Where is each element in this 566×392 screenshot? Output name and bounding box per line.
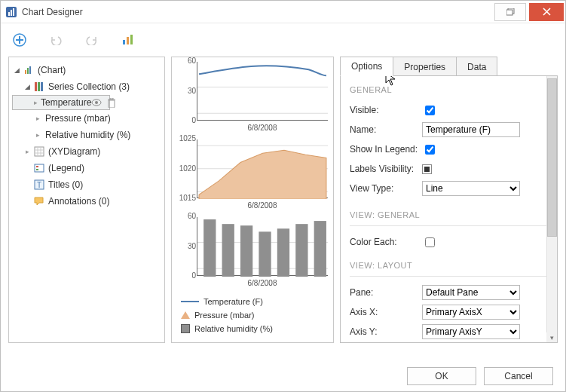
tree-root[interactable]: ◢ (Chart)	[12, 62, 161, 78]
svg-rect-12	[29, 66, 31, 74]
svg-rect-20	[36, 166, 38, 167]
view-type-label: View Type:	[350, 183, 422, 194]
svg-rect-5	[506, 10, 512, 15]
svg-rect-10	[25, 70, 26, 74]
show-in-legend-checkbox[interactable]	[425, 145, 435, 155]
section-view-layout: VIEW: LAYOUT	[350, 261, 548, 270]
titles-icon: T	[33, 179, 45, 191]
svg-rect-21	[36, 169, 38, 170]
svg-point-17	[95, 101, 98, 104]
svg-rect-8	[127, 37, 129, 44]
svg-rect-24	[203, 219, 216, 277]
axis-x-label: Axis X:	[350, 307, 422, 317]
tab-data[interactable]: Data	[456, 57, 497, 76]
close-button[interactable]	[529, 3, 564, 21]
svg-rect-26	[240, 225, 252, 277]
line-swatch-icon	[181, 301, 199, 302]
restore-button[interactable]	[494, 3, 526, 21]
tree-series-collection[interactable]: ◢ Series Collection (3)	[12, 78, 161, 95]
color-each-label: Color Each:	[350, 237, 422, 247]
svg-rect-30	[314, 221, 326, 277]
section-general: GENERAL	[350, 85, 548, 94]
svg-rect-28	[277, 228, 289, 277]
preview-panel: 60 30 0 6/8/2008 1025	[171, 57, 334, 343]
svg-rect-7	[123, 40, 125, 44]
tree-legend[interactable]: (Legend)	[12, 160, 161, 176]
name-label: Name:	[350, 124, 422, 135]
pane-select[interactable]: Default Pane	[422, 285, 520, 300]
preview-chart-pressure: 1025 1020 1015 6/8/2008	[177, 139, 328, 210]
svg-rect-1	[8, 12, 10, 16]
svg-rect-2	[11, 10, 12, 16]
delete-icon[interactable]	[106, 97, 117, 108]
series-icon	[33, 81, 45, 93]
svg-rect-18	[35, 147, 44, 156]
view-type-select[interactable]: Line	[422, 181, 520, 196]
tree-annotations[interactable]: Annotations (0)	[12, 193, 161, 210]
preview-chart-temperature: 60 30 0 6/8/2008	[177, 62, 328, 132]
svg-rect-13	[35, 82, 37, 91]
tab-options[interactable]: Options	[340, 57, 393, 76]
svg-rect-3	[13, 8, 14, 16]
ok-button[interactable]: OK	[407, 367, 476, 385]
name-input[interactable]	[422, 122, 520, 137]
axis-x-select[interactable]: Primary AxisX	[422, 305, 520, 320]
window-title: Chart Designer	[22, 7, 83, 17]
svg-rect-29	[295, 224, 307, 277]
show-in-legend-label: Show In Legend:	[350, 144, 422, 155]
properties-panel: Options Properties Data GENERAL Visible:…	[340, 57, 558, 343]
area-swatch-icon	[181, 311, 190, 319]
svg-rect-14	[38, 82, 40, 91]
axis-y-select[interactable]: Primary AxisY	[422, 324, 520, 339]
axis-y-label: Axis Y:	[350, 326, 422, 337]
cancel-button[interactable]: Cancel	[484, 367, 553, 385]
labels-visibility-checkbox[interactable]	[422, 164, 432, 174]
tree-xydiagram[interactable]: ▸ (XYDiagram)	[12, 143, 161, 160]
svg-rect-9	[130, 35, 133, 44]
chevron-down-icon[interactable]: ▾	[546, 332, 557, 343]
svg-rect-25	[222, 224, 234, 277]
svg-rect-27	[259, 231, 271, 277]
tree-titles[interactable]: T Titles (0)	[12, 176, 161, 193]
color-each-checkbox[interactable]	[425, 237, 435, 247]
section-view-general: VIEW: GENERAL	[350, 210, 548, 219]
svg-rect-11	[27, 68, 29, 74]
tree-item-humidity[interactable]: ▸ Relative humidity (%)	[12, 127, 161, 143]
svg-text:T: T	[37, 181, 41, 189]
preview-chart-humidity: 60 30 0	[177, 217, 328, 287]
preview-legend: Temperature (F) Pressure (mbar) Relative…	[181, 295, 273, 335]
svg-rect-19	[35, 164, 44, 172]
app-icon	[5, 6, 17, 18]
add-button[interactable]	[11, 32, 28, 48]
svg-rect-15	[41, 82, 43, 91]
grid-icon	[33, 145, 45, 158]
tree-panel: ◢ (Chart) ◢ Series Collection (3) ▸ Temp…	[8, 57, 165, 343]
undo-button[interactable]	[47, 32, 64, 48]
labels-visibility-label: Labels Visibility:	[350, 164, 422, 174]
visible-checkbox[interactable]	[425, 106, 435, 115]
chart-icon	[23, 64, 35, 76]
pane-label: Pane:	[350, 287, 422, 298]
tree-item-pressure[interactable]: ▸ Pressure (mbar)	[12, 110, 161, 127]
tree-item-temperature[interactable]: ▸ Temperature	[12, 95, 110, 110]
bar-swatch-icon	[181, 324, 190, 333]
redo-button[interactable]	[84, 32, 100, 48]
annotations-icon	[33, 195, 45, 207]
chart-type-button[interactable]	[120, 32, 136, 48]
tab-properties[interactable]: Properties	[393, 57, 457, 76]
visible-label: Visible:	[350, 105, 422, 115]
legend-icon	[33, 162, 45, 174]
visibility-icon[interactable]	[91, 97, 102, 108]
scrollbar[interactable]: ▾	[546, 76, 557, 342]
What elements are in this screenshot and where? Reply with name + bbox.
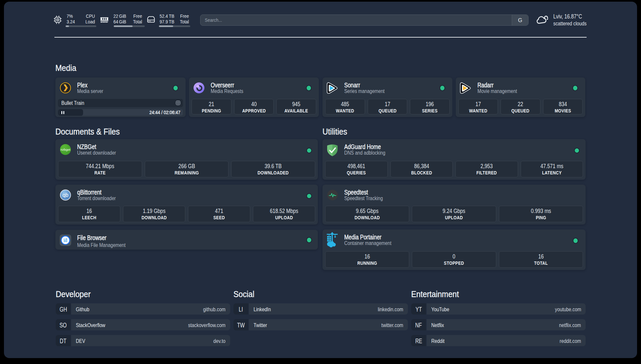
svg-text:qb: qb [63, 192, 69, 198]
svg-text:nzbget: nzbget [61, 148, 71, 151]
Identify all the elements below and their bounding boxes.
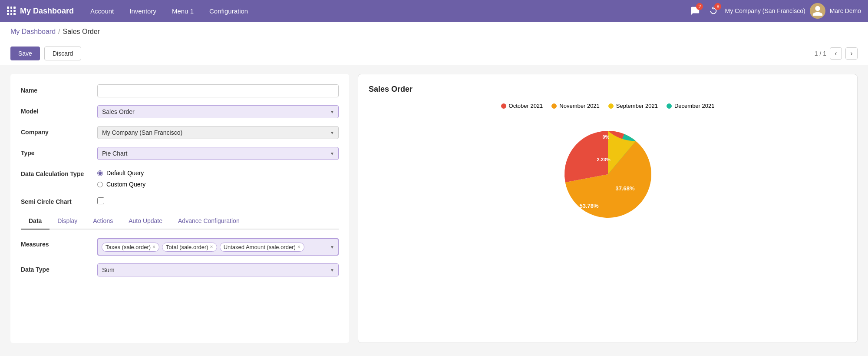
radio-default-label: Default Query — [106, 170, 144, 176]
nav-configuration[interactable]: Configuration — [201, 0, 256, 22]
pagination-text: 1 / 1 — [815, 50, 826, 57]
tab-display[interactable]: Display — [50, 213, 85, 230]
pie-chart-container: 53.78% 37.68% 2.23% 0% — [369, 118, 847, 240]
save-button[interactable]: Save — [10, 47, 40, 60]
model-label: Model — [21, 105, 90, 115]
name-field — [97, 84, 339, 97]
legend-label-2: September 2021 — [616, 103, 658, 109]
prev-page-button[interactable]: ‹ — [830, 47, 842, 60]
messages-badge: 2 — [696, 3, 703, 10]
nav-account[interactable]: Account — [83, 0, 122, 22]
semi-circle-checkbox-wrapper — [97, 196, 339, 204]
company-row: Company My Company (San Francisco) — [21, 126, 339, 139]
breadcrumb-parent[interactable]: My Dashboard — [10, 28, 56, 36]
legend-label-1: November 2021 — [559, 103, 600, 109]
data-type-select[interactable]: Sum — [97, 263, 339, 276]
nav-inventory[interactable]: Inventory — [122, 0, 164, 22]
toolbar-left: Save Discard — [10, 47, 81, 60]
legend-dot-3 — [667, 103, 672, 109]
tab-actions[interactable]: Actions — [85, 213, 121, 230]
radio-custom-query[interactable]: Custom Query — [97, 181, 339, 188]
radio-default-input[interactable] — [97, 170, 103, 176]
company-label: Company — [21, 126, 90, 136]
user-avatar[interactable] — [810, 3, 825, 19]
measures-dropdown-arrow: ▼ — [330, 245, 334, 250]
toolbar: Save Discard 1 / 1 ‹ › — [0, 42, 868, 65]
brand-title: My Dashboard — [20, 7, 74, 16]
name-input[interactable] — [97, 84, 339, 97]
legend-item-2: September 2021 — [608, 103, 658, 109]
topnav-menu: Account Inventory Menu 1 Configuration — [83, 0, 688, 22]
measure-tag-2: Untaxed Amount (sale.order) × — [220, 243, 304, 252]
legend-dot-2 — [608, 103, 614, 109]
model-row: Model Sales Order — [21, 105, 339, 118]
legend-item-0: October 2021 — [501, 103, 543, 109]
semi-circle-row: Semi Circle Chart — [21, 196, 339, 205]
updates-icon[interactable]: 8 — [706, 4, 720, 18]
type-label: Type — [21, 147, 90, 156]
messages-icon[interactable]: 2 — [688, 4, 702, 18]
form-panel: Name Model Sales Order Company My Compan… — [10, 74, 349, 343]
measures-field[interactable]: Taxes (sale.order) × Total (sale.order) … — [97, 238, 339, 256]
company-field: My Company (San Francisco) — [97, 126, 339, 139]
semi-circle-checkbox[interactable] — [97, 197, 104, 204]
legend-dot-0 — [501, 103, 506, 109]
model-field: Sales Order — [97, 105, 339, 118]
company-name: My Company (San Francisco) — [725, 7, 805, 14]
breadcrumb-separator: / — [58, 28, 60, 36]
pie-label-dec: 0% — [603, 134, 610, 140]
semi-circle-field — [97, 196, 339, 204]
data-calc-row: Data Calculation Type Default Query Cust… — [21, 168, 339, 188]
remove-measure-2[interactable]: × — [297, 244, 300, 250]
topnav: My Dashboard Account Inventory Menu 1 Co… — [0, 0, 868, 22]
pie-label-nov: 53.78% — [580, 203, 599, 209]
updates-badge: 8 — [714, 3, 721, 10]
tab-auto-update[interactable]: Auto Update — [121, 213, 170, 230]
grid-icon — [7, 7, 16, 15]
breadcrumb: My Dashboard / Sales Order — [0, 22, 868, 42]
topnav-right: 2 8 My Company (San Francisco) Marc Demo — [688, 3, 861, 19]
next-page-button[interactable]: › — [845, 47, 858, 60]
pie-label-oct: 37.68% — [616, 185, 635, 192]
user-name: Marc Demo — [830, 7, 861, 14]
pie-label-sep: 2.23% — [597, 157, 611, 162]
pagination: 1 / 1 ‹ › — [815, 47, 858, 60]
measures-label: Measures — [21, 238, 90, 248]
radio-custom-label: Custom Query — [106, 181, 145, 188]
type-select[interactable]: Pie Chart — [97, 147, 339, 160]
brand[interactable]: My Dashboard — [7, 7, 74, 16]
discard-button[interactable]: Discard — [44, 47, 81, 60]
legend-dot-1 — [551, 103, 557, 109]
nav-menu1[interactable]: Menu 1 — [164, 0, 201, 22]
tab-advance-config[interactable]: Advance Configuration — [170, 213, 248, 230]
measure-tag-1: Total (sale.order) × — [162, 243, 217, 252]
legend-label-3: December 2021 — [674, 103, 715, 109]
type-field: Pie Chart — [97, 147, 339, 160]
remove-measure-1[interactable]: × — [210, 244, 213, 250]
pie-chart-wrapper: 53.78% 37.68% 2.23% 0% — [551, 118, 664, 240]
main-content: Name Model Sales Order Company My Compan… — [0, 65, 868, 352]
measures-row: Measures Taxes (sale.order) × Total (sal… — [21, 238, 339, 256]
measure-tag-0: Taxes (sale.order) × — [102, 243, 159, 252]
measures-field-wrapper: Taxes (sale.order) × Total (sale.order) … — [97, 238, 339, 256]
radio-custom-input[interactable] — [97, 182, 103, 187]
name-row: Name — [21, 84, 339, 97]
type-row: Type Pie Chart — [21, 147, 339, 160]
radio-group: Default Query Custom Query — [97, 168, 339, 188]
tab-data[interactable]: Data — [21, 213, 50, 230]
model-select[interactable]: Sales Order — [97, 105, 339, 118]
legend-item-3: December 2021 — [667, 103, 715, 109]
company-select[interactable]: My Company (San Francisco) — [97, 126, 339, 139]
data-type-row: Data Type Sum — [21, 263, 339, 276]
legend-item-1: November 2021 — [551, 103, 600, 109]
chart-panel: Sales Order October 2021 November 2021 S… — [358, 74, 858, 343]
name-label: Name — [21, 84, 90, 94]
chart-title: Sales Order — [369, 85, 847, 94]
semi-circle-label: Semi Circle Chart — [21, 196, 90, 205]
remove-measure-0[interactable]: × — [152, 244, 155, 250]
data-calc-label: Data Calculation Type — [21, 168, 90, 177]
data-type-field: Sum — [97, 263, 339, 276]
radio-default-query[interactable]: Default Query — [97, 170, 339, 176]
data-type-label: Data Type — [21, 263, 90, 273]
legend-label-0: October 2021 — [509, 103, 543, 109]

Problem statement:
Where in the entries above does the word "grid" appear? Copy each line that has it.

Answer box:
grid-icon	[33, 145, 45, 158]
grid-icon — [7, 7, 16, 15]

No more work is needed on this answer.